━━━ MATERIAL PROVIDED ━━━

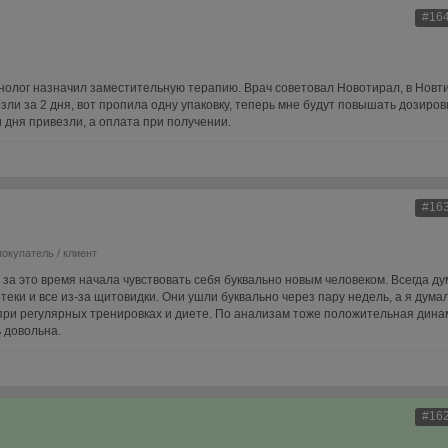
#16
нолог назначил заместительную терапию. Врач советовал Новотирал, в Новт
зли за 2 дня, вот пропила одну упаковку, теперь мне будут повышать дозировк
и дня привезли, а оплата при получении.
#16
покупатель / клиент
 за это время начала чувствовать себя буквально новым человеком. Всегда ду
отеки и все из-за щитовидки. Они ушли буквально через пару недель, а я дума
е при регулярных тренировках и диете. По анализам тоже положительная дина
 довольна.
#16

━━━

▶ _AIM OF THE TASK_
Repeat the lines from the one containing "отеки и все" through the end of the listing, exactly and without any other lines; both ends are included.

▶ _RESULT OF THIS EXERCISE_
отеки и все из-за щитовидки. Они ушли буквально через пару недель, а я дума
е при регулярных тренировках и диете. По анализам тоже положительная дина
 довольна.
#16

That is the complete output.